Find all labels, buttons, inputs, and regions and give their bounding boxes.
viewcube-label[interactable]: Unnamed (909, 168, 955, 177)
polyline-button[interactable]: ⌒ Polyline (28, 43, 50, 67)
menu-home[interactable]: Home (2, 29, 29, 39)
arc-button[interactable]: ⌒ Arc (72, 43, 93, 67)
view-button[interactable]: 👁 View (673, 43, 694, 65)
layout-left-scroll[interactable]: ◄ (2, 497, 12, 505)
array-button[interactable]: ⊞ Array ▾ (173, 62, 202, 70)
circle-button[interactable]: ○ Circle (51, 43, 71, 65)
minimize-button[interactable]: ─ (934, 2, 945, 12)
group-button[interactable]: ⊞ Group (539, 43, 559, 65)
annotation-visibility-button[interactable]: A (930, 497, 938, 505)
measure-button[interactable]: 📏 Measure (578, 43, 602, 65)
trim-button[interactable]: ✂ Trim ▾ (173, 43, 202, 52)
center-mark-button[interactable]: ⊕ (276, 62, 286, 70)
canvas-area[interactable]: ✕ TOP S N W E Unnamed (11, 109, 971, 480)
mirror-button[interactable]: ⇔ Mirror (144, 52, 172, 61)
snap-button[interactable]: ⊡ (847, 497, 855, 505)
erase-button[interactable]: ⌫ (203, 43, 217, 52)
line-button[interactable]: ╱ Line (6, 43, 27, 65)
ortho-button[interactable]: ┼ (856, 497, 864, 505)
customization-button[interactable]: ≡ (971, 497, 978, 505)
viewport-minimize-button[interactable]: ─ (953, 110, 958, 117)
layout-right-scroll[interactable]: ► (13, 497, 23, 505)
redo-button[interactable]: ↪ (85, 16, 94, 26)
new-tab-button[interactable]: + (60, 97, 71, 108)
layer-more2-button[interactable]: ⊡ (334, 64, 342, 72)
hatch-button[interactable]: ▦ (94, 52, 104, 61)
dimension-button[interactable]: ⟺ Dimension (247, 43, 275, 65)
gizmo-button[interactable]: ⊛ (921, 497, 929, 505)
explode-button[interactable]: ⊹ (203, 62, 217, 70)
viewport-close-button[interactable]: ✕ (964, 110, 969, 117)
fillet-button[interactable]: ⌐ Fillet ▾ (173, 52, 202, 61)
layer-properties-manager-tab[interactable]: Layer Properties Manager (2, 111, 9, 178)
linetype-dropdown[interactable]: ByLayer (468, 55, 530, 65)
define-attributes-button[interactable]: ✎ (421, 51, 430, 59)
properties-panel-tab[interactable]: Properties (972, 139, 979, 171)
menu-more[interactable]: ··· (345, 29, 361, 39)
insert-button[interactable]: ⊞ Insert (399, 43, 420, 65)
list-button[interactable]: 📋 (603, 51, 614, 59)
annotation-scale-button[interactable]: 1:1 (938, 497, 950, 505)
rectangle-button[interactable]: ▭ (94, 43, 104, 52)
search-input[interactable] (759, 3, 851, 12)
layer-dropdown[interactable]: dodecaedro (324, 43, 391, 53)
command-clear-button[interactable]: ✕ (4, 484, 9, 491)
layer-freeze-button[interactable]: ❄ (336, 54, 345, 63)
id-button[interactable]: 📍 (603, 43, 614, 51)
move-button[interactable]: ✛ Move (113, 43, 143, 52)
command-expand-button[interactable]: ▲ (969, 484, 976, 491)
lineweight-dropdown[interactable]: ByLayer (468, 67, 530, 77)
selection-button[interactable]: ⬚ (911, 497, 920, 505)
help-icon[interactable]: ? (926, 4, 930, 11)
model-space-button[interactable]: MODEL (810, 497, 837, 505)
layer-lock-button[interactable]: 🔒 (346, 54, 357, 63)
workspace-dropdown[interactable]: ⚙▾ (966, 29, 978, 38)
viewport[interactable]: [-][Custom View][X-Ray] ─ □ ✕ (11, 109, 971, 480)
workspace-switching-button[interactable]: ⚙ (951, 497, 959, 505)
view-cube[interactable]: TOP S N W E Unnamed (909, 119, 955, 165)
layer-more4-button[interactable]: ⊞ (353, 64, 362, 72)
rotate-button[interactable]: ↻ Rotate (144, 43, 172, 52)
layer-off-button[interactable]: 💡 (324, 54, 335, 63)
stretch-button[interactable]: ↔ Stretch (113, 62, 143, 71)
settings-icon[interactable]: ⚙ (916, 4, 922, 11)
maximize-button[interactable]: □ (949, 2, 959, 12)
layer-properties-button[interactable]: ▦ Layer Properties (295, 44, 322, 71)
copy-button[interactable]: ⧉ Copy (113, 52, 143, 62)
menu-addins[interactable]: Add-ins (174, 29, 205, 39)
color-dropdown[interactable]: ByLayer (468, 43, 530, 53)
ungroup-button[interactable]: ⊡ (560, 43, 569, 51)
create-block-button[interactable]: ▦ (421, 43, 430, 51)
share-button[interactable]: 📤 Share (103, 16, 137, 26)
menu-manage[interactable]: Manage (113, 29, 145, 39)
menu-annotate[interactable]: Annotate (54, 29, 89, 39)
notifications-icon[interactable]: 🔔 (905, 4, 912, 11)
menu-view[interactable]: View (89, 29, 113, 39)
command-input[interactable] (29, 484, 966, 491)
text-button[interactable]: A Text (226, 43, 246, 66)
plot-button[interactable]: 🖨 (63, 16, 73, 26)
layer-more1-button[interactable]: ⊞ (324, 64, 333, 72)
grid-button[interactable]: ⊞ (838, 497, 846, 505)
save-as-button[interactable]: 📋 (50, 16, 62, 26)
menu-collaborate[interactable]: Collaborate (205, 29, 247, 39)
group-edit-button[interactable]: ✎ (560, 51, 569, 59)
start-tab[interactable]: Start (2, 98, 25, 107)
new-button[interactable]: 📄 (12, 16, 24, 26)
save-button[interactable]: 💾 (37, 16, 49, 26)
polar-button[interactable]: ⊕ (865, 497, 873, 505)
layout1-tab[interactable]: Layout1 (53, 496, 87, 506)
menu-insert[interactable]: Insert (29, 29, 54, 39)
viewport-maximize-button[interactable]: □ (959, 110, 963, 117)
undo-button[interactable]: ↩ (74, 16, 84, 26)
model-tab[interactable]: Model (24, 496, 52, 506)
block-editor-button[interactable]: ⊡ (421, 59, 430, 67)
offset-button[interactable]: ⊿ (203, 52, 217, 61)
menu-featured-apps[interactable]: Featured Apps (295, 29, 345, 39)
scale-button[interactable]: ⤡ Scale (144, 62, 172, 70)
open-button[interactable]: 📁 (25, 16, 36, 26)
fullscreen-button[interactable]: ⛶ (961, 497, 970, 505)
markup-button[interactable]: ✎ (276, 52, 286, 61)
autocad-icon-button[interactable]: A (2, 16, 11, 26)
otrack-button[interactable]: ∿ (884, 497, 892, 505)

========

TASK BRIEF:
State the number of lines in these entries that include the string "block". Provide nothing beyond that number.

COMPLETED EXERCISE:
2